Locate the line that contains "Autorizované osoby pro hodnocení" in the entries below, then repeat it and every following line through the line that contains "гаражная амнистия. Теперь гражданам не", exactly, and no others.

→ **PROVIDED MATERIAL**
· · · · · · ·

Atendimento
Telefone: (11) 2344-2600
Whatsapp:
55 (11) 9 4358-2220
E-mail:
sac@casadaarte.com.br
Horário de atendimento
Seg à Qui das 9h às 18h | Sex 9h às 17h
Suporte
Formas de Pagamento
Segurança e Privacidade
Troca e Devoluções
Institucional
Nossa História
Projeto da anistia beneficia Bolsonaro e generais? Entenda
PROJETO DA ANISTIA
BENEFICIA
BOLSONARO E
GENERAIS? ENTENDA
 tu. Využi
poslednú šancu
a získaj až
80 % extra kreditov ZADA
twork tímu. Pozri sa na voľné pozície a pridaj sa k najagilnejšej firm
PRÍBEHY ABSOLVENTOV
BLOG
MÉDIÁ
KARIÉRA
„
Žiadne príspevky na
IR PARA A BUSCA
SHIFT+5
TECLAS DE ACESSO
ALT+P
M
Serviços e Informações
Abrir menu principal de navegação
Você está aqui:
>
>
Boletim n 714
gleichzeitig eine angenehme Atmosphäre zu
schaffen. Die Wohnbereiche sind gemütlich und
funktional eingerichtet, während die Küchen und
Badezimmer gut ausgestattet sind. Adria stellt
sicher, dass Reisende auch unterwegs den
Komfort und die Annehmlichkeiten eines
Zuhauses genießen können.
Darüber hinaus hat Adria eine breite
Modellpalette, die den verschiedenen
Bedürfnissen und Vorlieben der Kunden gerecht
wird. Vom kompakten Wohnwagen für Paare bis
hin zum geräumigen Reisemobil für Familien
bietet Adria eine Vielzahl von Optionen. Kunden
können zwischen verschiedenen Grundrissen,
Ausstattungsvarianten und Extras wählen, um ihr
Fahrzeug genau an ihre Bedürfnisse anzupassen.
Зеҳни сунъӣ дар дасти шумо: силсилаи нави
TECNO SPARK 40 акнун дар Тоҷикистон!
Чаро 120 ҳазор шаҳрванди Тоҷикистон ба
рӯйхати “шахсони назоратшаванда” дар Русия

· · · · · · ·

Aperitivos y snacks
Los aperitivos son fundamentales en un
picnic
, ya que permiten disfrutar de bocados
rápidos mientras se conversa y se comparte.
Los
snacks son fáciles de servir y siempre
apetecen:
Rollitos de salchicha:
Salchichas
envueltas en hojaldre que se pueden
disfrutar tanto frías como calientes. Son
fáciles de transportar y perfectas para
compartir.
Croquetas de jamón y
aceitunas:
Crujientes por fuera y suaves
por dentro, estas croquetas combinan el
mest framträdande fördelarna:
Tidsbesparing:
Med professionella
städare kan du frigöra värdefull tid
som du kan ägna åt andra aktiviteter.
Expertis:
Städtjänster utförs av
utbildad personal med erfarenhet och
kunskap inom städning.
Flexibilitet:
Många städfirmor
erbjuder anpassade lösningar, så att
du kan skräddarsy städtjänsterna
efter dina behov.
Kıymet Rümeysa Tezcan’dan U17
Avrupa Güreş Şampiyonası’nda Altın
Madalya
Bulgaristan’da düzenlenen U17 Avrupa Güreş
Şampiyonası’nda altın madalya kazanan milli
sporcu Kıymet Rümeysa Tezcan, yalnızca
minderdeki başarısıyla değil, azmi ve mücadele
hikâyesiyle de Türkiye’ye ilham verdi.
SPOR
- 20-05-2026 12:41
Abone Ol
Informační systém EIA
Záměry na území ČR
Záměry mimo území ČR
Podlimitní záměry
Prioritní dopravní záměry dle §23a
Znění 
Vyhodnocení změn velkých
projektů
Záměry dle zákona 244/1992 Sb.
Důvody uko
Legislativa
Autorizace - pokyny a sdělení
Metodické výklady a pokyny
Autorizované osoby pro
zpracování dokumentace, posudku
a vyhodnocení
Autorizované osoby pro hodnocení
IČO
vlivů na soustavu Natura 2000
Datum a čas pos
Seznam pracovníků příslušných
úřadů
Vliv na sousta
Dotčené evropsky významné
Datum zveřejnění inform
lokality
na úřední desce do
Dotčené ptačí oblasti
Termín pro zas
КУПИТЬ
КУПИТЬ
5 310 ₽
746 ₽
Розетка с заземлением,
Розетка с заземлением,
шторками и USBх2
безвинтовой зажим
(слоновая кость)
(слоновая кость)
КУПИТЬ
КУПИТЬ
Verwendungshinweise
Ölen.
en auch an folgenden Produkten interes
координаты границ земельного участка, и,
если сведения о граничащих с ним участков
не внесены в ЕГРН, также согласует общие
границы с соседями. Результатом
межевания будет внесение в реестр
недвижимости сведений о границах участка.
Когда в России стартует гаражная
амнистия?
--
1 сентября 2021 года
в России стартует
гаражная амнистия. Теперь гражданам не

· · · · · · ·

→ **YOUR SOLUTION**
Autorizované osoby pro hodnocení
IČO
vlivů na soustavu Natura 2000
Datum a čas pos
Seznam pracovníků příslušných
úřadů
Vliv na sousta
Dotčené evropsky významné
Datum zveřejnění inform
lokality
na úřední desce do
Dotčené ptačí oblasti
Termín pro zas
КУПИТЬ
КУПИТЬ
5 310 ₽
746 ₽
Розетка с заземлением,
Розетка с заземлением,
шторками и USBх2
безвинтовой зажим
(слоновая кость)
(слоновая кость)
КУПИТЬ
КУПИТЬ
Verwendungshinweise
Ölen.
en auch an folgenden Produkten interes
координаты границ земельного участка, и,
если сведения о граничащих с ним участков
не внесены в ЕГРН, также согласует общие
границы с соседями. Результатом
межевания будет внесение в реестр
недвижимости сведений о границах участка.
Когда в России стартует гаражная
амнистия?
--
1 сентября 2021 года
в России стартует
гаражная амнистия. Теперь гражданам не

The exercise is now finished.